Coming soon, Microsoft will be releasing an HD-DVD player to play high definition movies. This will be an external drive and pricing as of this writing is unknown.

•• Multimedia features ••
A strong selling point for the Xbox 360 Console is the multimedia features. The previous version of Xbox allowed you to trip music the hard drive. As well, you can do that with this incarnation of the console, but it goes one step further. Plug your iPod or other MP3 player into one of the front USB jacks and you can stream music through the console and into your stereo system. The dashboard recognizes the device and displays tracks, playlists etc in the dash. It's as if the device was made by Microsoft for the console.
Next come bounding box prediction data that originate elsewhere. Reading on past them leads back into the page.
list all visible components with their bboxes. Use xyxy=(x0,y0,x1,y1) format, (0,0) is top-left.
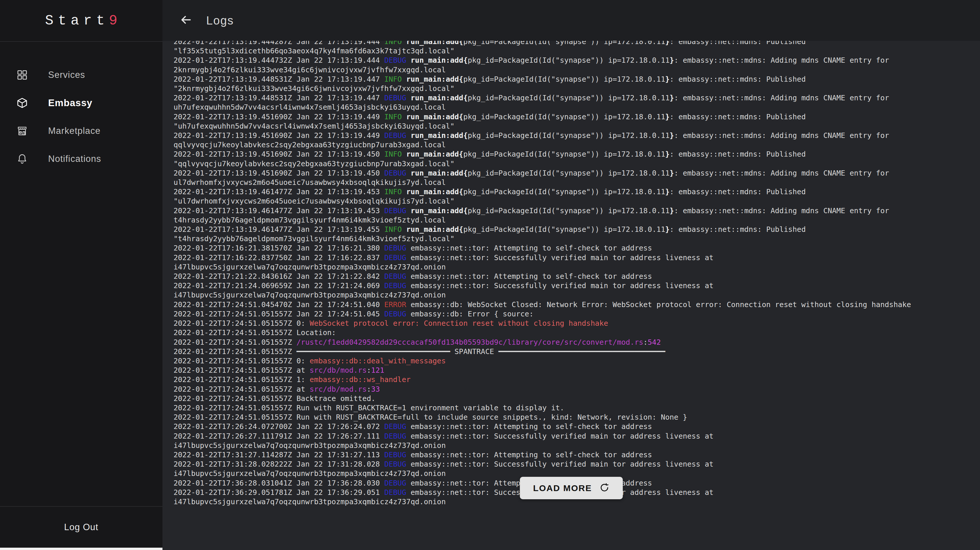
log-line: 2022-01-22T17:24:51.051557Z 0: embassy::… xyxy=(173,356,980,366)
log-line: 2022-01-22T17:13:19.451690Z Jan 22 17:13… xyxy=(173,168,980,178)
brand-word: Start xyxy=(45,13,109,29)
sidebar-item-label: Notifications xyxy=(48,154,101,164)
load-more-label: LOAD MORE xyxy=(533,483,592,493)
sidebar-item-label: Marketplace xyxy=(48,126,100,136)
log-line: 2022-01-22T17:13:19.444287Z Jan 22 17:13… xyxy=(173,41,980,46)
bell-icon xyxy=(16,153,28,165)
log-line: 2022-01-22T17:13:19.448531Z Jan 22 17:13… xyxy=(173,93,980,103)
log-line: "qqlvyvqcju7keoylabvkesc2sqy2ebgxaa63tyz… xyxy=(173,159,980,168)
log-line: 2022-01-22T17:31:28.028222Z Jan 22 17:31… xyxy=(173,459,980,469)
sidebar-nav: Services Embassy xyxy=(0,42,162,173)
sidebar-item-embassy[interactable]: Embassy xyxy=(0,89,162,117)
log-line: 2022-01-22T17:24:51.051557Z at src/db/mo… xyxy=(173,385,980,394)
log-line: "t4hrasdy2yybb76ageldpmom73vggilsyurf4nm… xyxy=(173,234,980,243)
page-title: Logs xyxy=(206,14,234,27)
storefront-icon xyxy=(16,125,28,137)
log-line: 2022-01-22T17:24:51.051557Z Backtrace om… xyxy=(173,394,980,403)
logout-button[interactable]: Log Out xyxy=(0,506,162,548)
logout-label: Log Out xyxy=(64,522,98,533)
log-line: 2022-01-22T17:13:19.461477Z Jan 22 17:13… xyxy=(173,225,980,234)
log-line: t4hrasdy2yybb76ageldpmom73vggilsyurf4nm6… xyxy=(173,216,980,225)
log-line: 2022-01-22T17:16:21.381570Z Jan 22 17:16… xyxy=(173,243,980,253)
back-button[interactable] xyxy=(179,13,193,28)
log-line: 2022-01-22T17:13:19.448531Z Jan 22 17:13… xyxy=(173,75,980,84)
log-line: 2022-01-22T17:24:51.051557Z /rustc/f1edd… xyxy=(173,338,980,347)
sidebar-item-marketplace[interactable]: Marketplace xyxy=(0,117,162,145)
log-line: 2022-01-22T17:13:19.451690Z Jan 22 17:13… xyxy=(173,131,980,140)
log-line: 2022-01-22T17:24:51.051557Z 0: WebSocket… xyxy=(173,319,980,328)
log-line: i47lbupvc5sjgurxzelwa7q7oqzqunwrb3tpozmp… xyxy=(173,291,980,300)
log-line: "lf35x5tutg5l3xdicethb66qo3aeox4q7ky4fma… xyxy=(173,46,980,56)
arrow-left-icon xyxy=(180,14,192,27)
log-line: 2022-01-22T17:16:22.837750Z Jan 22 17:16… xyxy=(173,253,980,262)
log-line: "2knrmygbj4o2f6zlkui333wve34gi6c6jwnivco… xyxy=(173,84,980,93)
log-line: 2022-01-22T17:24:51.051557Z at src/db/mo… xyxy=(173,366,980,375)
sidebar-item-services[interactable]: Services xyxy=(0,61,162,89)
brand-accent-digit: 9 xyxy=(109,13,118,29)
log-line: 2022-01-22T17:31:27.114287Z Jan 22 17:31… xyxy=(173,450,980,459)
log-line: ul7dwrhomfxjvxycws2m6o45uoeic7usawbwsy4x… xyxy=(173,178,980,187)
log-line: 2022-01-22T17:24:51.045470Z Jan 22 17:24… xyxy=(173,300,980,309)
log-line: i47lbupvc5sjgurxzelwa7q7oqzqunwrb3tpozmp… xyxy=(173,262,980,272)
log-line: 2knrmygbj4o2f6zlkui333wve34gi6c6jwnivcoj… xyxy=(173,65,980,75)
log-line: 2022-01-22T17:24:51.051557Z Location: xyxy=(173,328,980,337)
log-line: i47lbupvc5sjgurxzelwa7q7oqzqunwrb3tpozmp… xyxy=(173,441,980,450)
brand-text: Start9 xyxy=(45,13,118,29)
refresh-icon xyxy=(600,483,609,493)
log-line: 2022-01-22T17:24:51.051557Z 1: embassy::… xyxy=(173,375,980,385)
grid-icon xyxy=(16,69,28,81)
sidebar-item-label: Embassy xyxy=(48,97,92,108)
log-line: "ul7dwrhomfxjvxycws2m6o45uoeic7usawbwsy4… xyxy=(173,197,980,206)
load-more-button[interactable]: LOAD MORE xyxy=(520,477,623,499)
log-line: 2022-01-22T17:21:22.843616Z Jan 22 17:21… xyxy=(173,272,980,281)
log-line: 2022-01-22T17:13:19.461477Z Jan 22 17:13… xyxy=(173,206,980,216)
log-line: 2022-01-22T17:24:51.051557Z Run with RUS… xyxy=(173,413,980,422)
cube-icon xyxy=(16,97,28,109)
log-line: "uh7ufexqwuhhn5dw7vv4acsrl4iwnw4x7semlj4… xyxy=(173,122,980,131)
sidebar-item-notifications[interactable]: Notifications xyxy=(0,145,162,173)
sidebar: Start9 Services xyxy=(0,0,162,550)
log-line: 2022-01-22T17:26:27.111791Z Jan 22 17:26… xyxy=(173,432,980,441)
log-line: 2022-01-22T17:24:51.051557Z Run with RUS… xyxy=(173,403,980,413)
log-console[interactable]: 2022-01-22T17:13:19.444287Z Jan 22 17:13… xyxy=(162,41,980,550)
main-content: Logs 2022-01-22T17:13:19.444287Z Jan 22 … xyxy=(162,0,980,550)
app-window: Start9 Services xyxy=(0,0,980,550)
page-header: Logs xyxy=(162,0,980,41)
log-line: uh7ufexqwuhhn5dw7vv4acsrl4iwnw4x7semlj46… xyxy=(173,103,980,112)
log-line: 2022-01-22T17:13:19.451690Z Jan 22 17:13… xyxy=(173,149,980,159)
log-line: qqlvyvqcju7keoylabvkesc2sqy2ebgxaa63tyzg… xyxy=(173,140,980,149)
brand-logo: Start9 xyxy=(0,0,162,42)
log-line: 2022-01-22T17:26:24.072700Z Jan 22 17:26… xyxy=(173,422,980,431)
log-line: 2022-01-22T17:24:51.051557Z ━━━━━━━━━━━━… xyxy=(173,347,980,356)
log-line: 2022-01-22T17:24:51.051557Z Jan 22 17:24… xyxy=(173,309,980,319)
sidebar-item-label: Services xyxy=(48,70,85,80)
log-line: 2022-01-22T17:13:19.461477Z Jan 22 17:13… xyxy=(173,187,980,197)
log-content: 2022-01-22T17:13:19.444287Z Jan 22 17:13… xyxy=(162,41,980,507)
sidebar-bottom-strip xyxy=(0,548,162,550)
log-line: 2022-01-22T17:13:19.451690Z Jan 22 17:13… xyxy=(173,112,980,122)
log-line: 2022-01-22T17:21:24.069659Z Jan 22 17:21… xyxy=(173,281,980,291)
log-line: 2022-01-22T17:13:19.444732Z Jan 22 17:13… xyxy=(173,56,980,65)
Keep in mind that you can't copy music back and forth, but that's for copy protection reasons. I tried the console with a Creative Labs Zen Sleek, an iPod Mini, a generic thumb drive, and a Rio Carbon. All connected flawlessly and played music as if it was native. What was especially cool is that it shows up as another device with the proper name. The Zen Sleek is a brand new player and it recognized it and showed perfectly. I could then access my playlists on the player. My wife was playing holiday music while playing Hexic and she loved it. The only slight drawback is that the music cuts out when switching games. Once a new game is started, you have to restart the music. Not a huge deal, but could affect those who like to bounce around from game to game and don't want their music interrupted.

To go one step further, you can download a small utility to connect your XP based computer to your Xbox 360 Console wirelessly. This assumes you have a wireless network with both the PC and Xbox 360 Console connected to the network. Once that's done, you can play music from your PC wirelessly through your Xbox 360 Console without having to re-rip your collection. This works especially well with PCs running Media Center. Slideshow pictures, show movies, you name it. The Xbox 360 Console can expand your media Center PC into other rooms of the house.

If your console is going to be a DVD player as well, you're in luck, because they put in a rather good drive. Aside from supporting hi-res output, the drive is also Progressive scan. Every disk, I tried worked perfectly as expected, particularly with the Digital 5.1 sound output. This will no doubt replace my aging DVD player. It should be noted that game invites, chatting and other Xbox Live features can be done while you watch movies. Or they can suppressed if you don't want to be interrupted. You are in charge of the experience.

Oh, and did I mention the best feature? You can turn off the console with the controller! Xbox owners rejoice! Simply hold down the Xbox button and you can shut it off or turn it on. Or you can choose to shut off only the controller. This is to save batteries if you want to use the controller for DVD playback. My wife and I love this feature.

•• Conclusion ••
If you are a gamer, this is an obvious must-have. The best gaming experience and online and off. Multimedia features galore. Wonderful attention to every detail. The next generation of gaming and entertainment is here.